"İyi'nin ve Kötü'nün, kendilerini geçen salı günü olduğu kadar açıkça ortaya koydukları enderdir. Tanımadığımız insanlar, tanıdığımız insanları katlettiler. Hem de bunu hepimizi aşağılayan bir coşkuyla yaptılar."
Bunu söyledikten sonra gözyaşlarına boğuldu.
Güçlük şurada: Amerika, tanımadığı insanlara karşı savaş yürütüyor, onları tanımıyor, çünkü onlar pek televizyonda görünen kişiler değiller. Amerikan Hükümeti, düşmanını tam olarak teşhis etmeden, hatta nasıl bir yaradılışta olduğunu bile anlamaya başlamadan, aceleyle, propaganda amacıyla ve utanılacak bir ifadeyle, "teröre karşı uluslararası işbirliği" çağrısı yaptı, kara, hava ve deniz kuvvetleri ile medyasını harekete geçirdi ve hepsini savaş havasına soktu.
Sorun şu ki, Amerika savaşa hazırlanırsa, gerçekten savaşmadan geri dönmez. Düşmanını bulamazsa, ülkesindeki öfkeli yurttaşların hatırı için bir düşman yaratmak zorunda. Savaş başladığında, Amerika kendine özgü bir enerji yaratacak, mantık geliştirecek, gerekli mazereti hazırlayacak ve biz de bu savaşın neden yapıldığını unutup gideceğiz.
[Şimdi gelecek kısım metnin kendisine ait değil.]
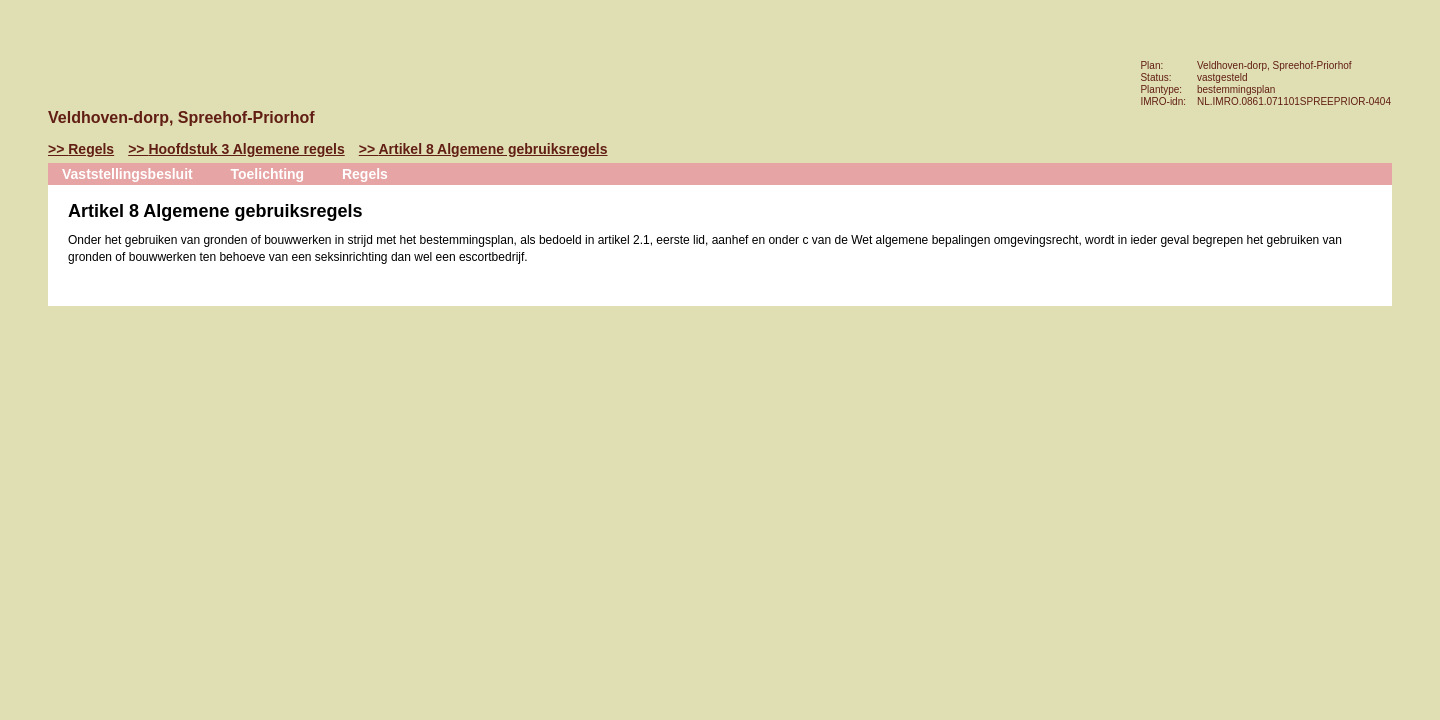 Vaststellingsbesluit (127, 174)
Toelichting (268, 174)
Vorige (24, 227)
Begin (24, 197)
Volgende (24, 257)
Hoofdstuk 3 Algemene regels (246, 149)
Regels (91, 149)
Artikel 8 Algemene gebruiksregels (492, 149)
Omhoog (24, 287) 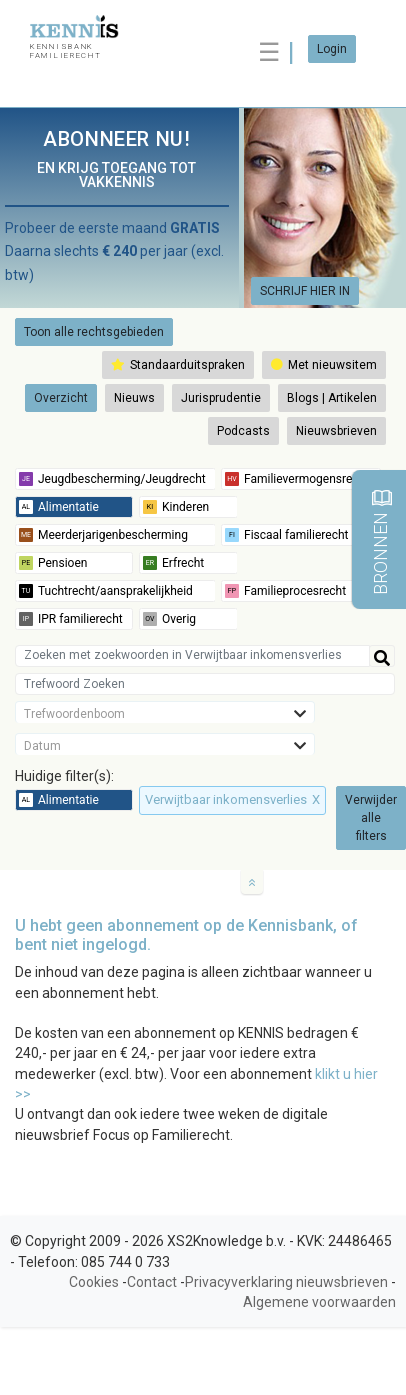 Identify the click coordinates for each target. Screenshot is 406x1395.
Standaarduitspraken (178, 365)
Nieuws (134, 398)
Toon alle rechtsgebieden (94, 332)
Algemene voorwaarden (319, 1302)
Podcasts (243, 431)
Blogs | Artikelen (332, 398)
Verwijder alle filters (371, 818)
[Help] (382, 656)
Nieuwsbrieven (336, 431)
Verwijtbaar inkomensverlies (232, 799)
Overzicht (61, 398)
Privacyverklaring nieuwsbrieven (286, 1282)
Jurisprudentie (221, 398)
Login (332, 49)
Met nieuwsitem (324, 365)
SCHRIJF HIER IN (305, 291)
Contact (152, 1282)
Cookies (94, 1282)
Bizim burada tanık olduğumuz gösteri, dünyanın en güçlü devletinin, kendisine yapılana tepki olarak ve öfkeyle, yeni bir tür savaş yürütmek amacıyla eski içgüdülerine dönmesidir. Bir anda, iş kendini savunmaya gelince, Amerika'nın modern savaş gemileri, füzeleri, ve F-16'ları köhne, hantal şeylere benziyorlar. Nükleer bomba deposunun hurda değerinin bile olmaması da caydırıcı. Yeni yüzyılın savaş silahları, kutu açacakları, çakılar ve acımasız bir öfke olacaktır. Öfke, kapıları anahtarsız açacak, gümrüklerden fark edilmeden geçecek, bagaj kontrollerinde görünmeyecektir.
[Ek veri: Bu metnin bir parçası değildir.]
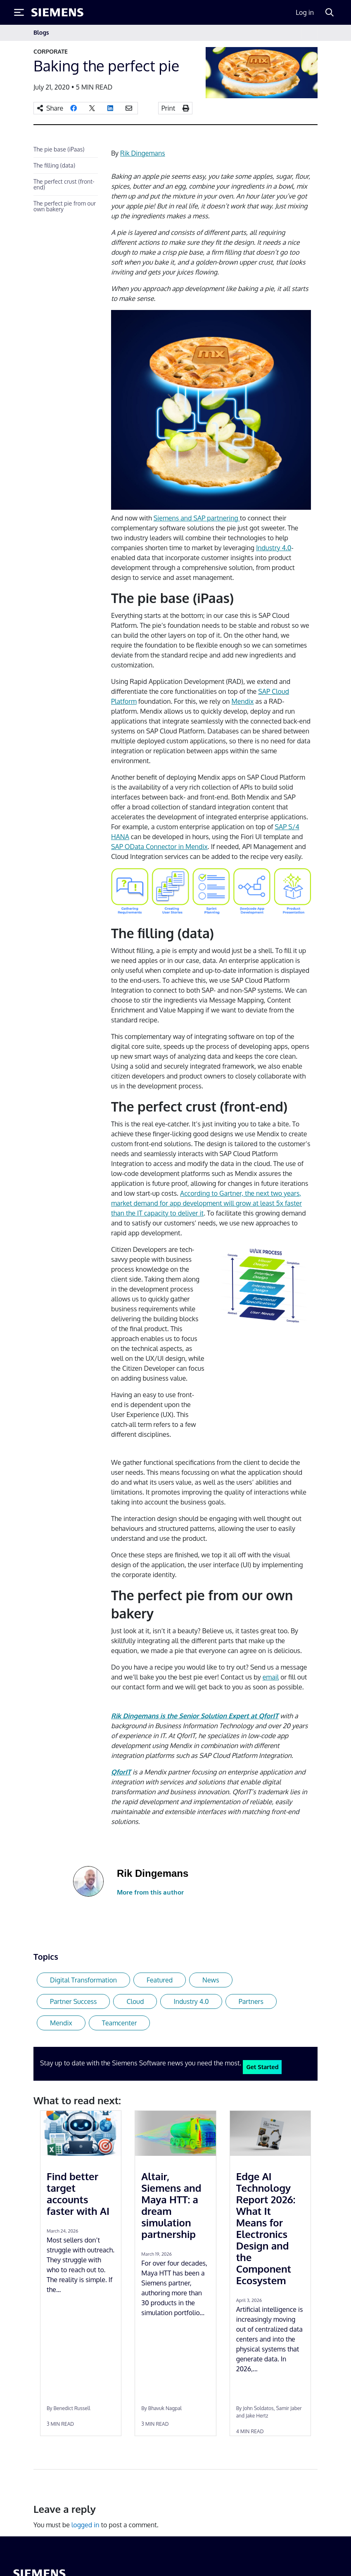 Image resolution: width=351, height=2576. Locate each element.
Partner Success (73, 2001)
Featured (160, 1980)
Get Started (262, 2066)
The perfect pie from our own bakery (64, 206)
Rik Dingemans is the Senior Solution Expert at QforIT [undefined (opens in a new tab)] (194, 1716)
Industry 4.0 (191, 2001)
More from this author (150, 1892)
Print (168, 108)
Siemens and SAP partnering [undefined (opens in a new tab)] (197, 518)
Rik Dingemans (142, 153)
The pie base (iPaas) (58, 149)
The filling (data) (54, 165)
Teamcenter (119, 2023)
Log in (305, 12)
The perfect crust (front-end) (64, 184)
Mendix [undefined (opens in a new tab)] (243, 701)
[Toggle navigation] (309, 33)
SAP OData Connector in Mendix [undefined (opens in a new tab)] (159, 846)
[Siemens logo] (57, 12)
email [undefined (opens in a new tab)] (271, 1677)
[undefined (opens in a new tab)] (121, 1772)
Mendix (61, 2023)
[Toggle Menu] (19, 12)
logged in (85, 2525)
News (210, 1980)
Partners (251, 2001)
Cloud (135, 2001)
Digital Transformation (83, 1980)
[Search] (329, 12)
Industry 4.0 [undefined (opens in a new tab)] (273, 548) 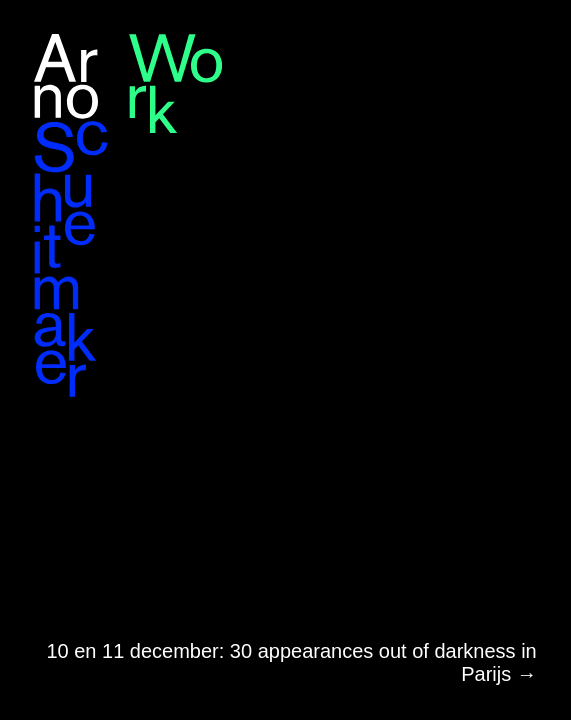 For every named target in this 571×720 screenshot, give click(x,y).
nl (537, 37)
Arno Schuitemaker (71, 215)
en (510, 37) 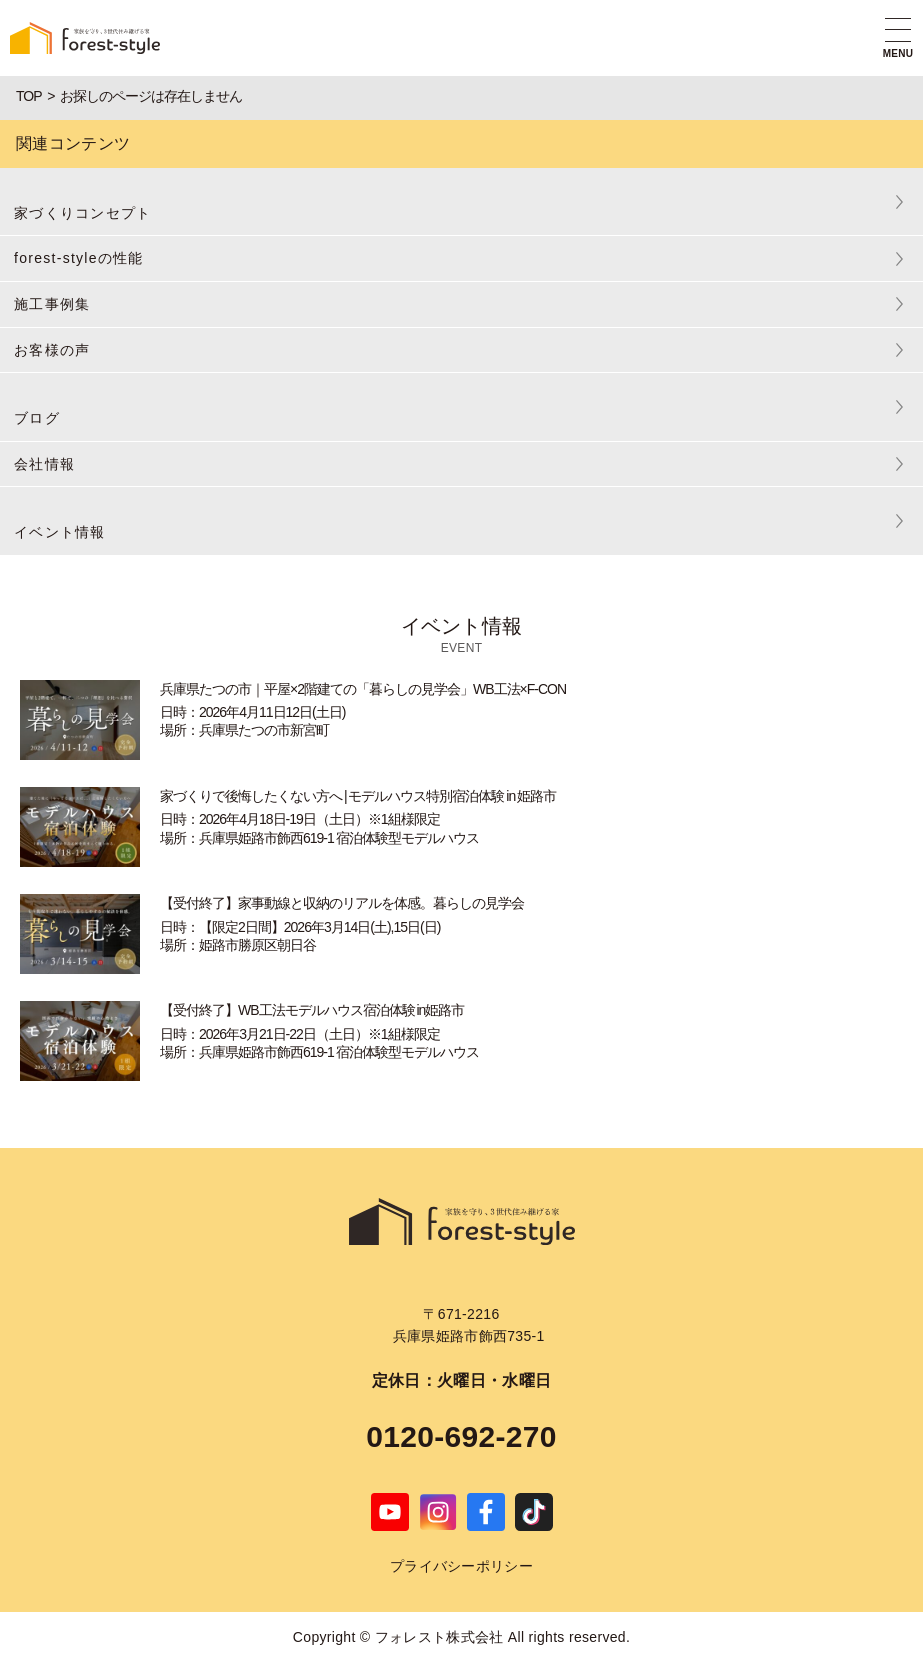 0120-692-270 (461, 1436)
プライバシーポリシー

Amerika kime karşı savaşıyor? 20 Eylül günü FBI, uçak kaçıranların bazılarının kimlikleri konusunda kuşkuları olduğunu belirtti. Aynı gün Başkan Bush, "Bu insanların kim olduklarını kesin olarak biliyoruz, onları hangi hükümetlerin desteklediğini de," dedi . Görünüşe göre Başkan, Federal Soruşturma Bürosu'nun (FBI) ve Amerikan halkının bilmediği bir şey biliyor.
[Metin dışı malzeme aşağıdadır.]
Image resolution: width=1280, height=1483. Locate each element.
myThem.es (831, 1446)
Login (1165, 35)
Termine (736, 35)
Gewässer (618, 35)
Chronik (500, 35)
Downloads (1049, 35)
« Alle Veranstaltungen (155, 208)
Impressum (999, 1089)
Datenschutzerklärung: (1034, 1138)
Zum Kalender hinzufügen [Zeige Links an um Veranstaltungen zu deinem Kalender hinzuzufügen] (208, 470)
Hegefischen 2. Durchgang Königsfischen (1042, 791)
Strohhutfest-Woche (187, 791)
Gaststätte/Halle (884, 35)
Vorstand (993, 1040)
20 Eylül günü Kongre'de yaptığı konuşmada Başkan Bush, Amerika'nın düşmanlarını 'özgürlüğün düşmanları' olarak niteledi. Amerikalıların, 'Bu insanlar bizden neden nefret ediyor?' diye sorduklarını söyledi. "Bizim özgürlüklerimizden nefret ediyor onlar, din özgürlüğümüzden, konuşma özgürlüğümüzden, seçme özgürlüğümüzden, toplantı yapma ve farklı görüşlerde olabilme özgürlüğümüzden." Bu noktada insanlardan iki şeye inanmaları isteniyor: Birincisi, iddiasını destekleyecek somut kanıtlar olmasa bile Amerikan Hükümeti kime düşman diyorsa onu düşman bellemek. İkincisi, Düşman'ın amacının, Amerikan hükümeti ne diyorsa o olduğunu kabul etmek, ki Amerika'nın bu iddiasını da kanıtlayacak hiçbir şey yok.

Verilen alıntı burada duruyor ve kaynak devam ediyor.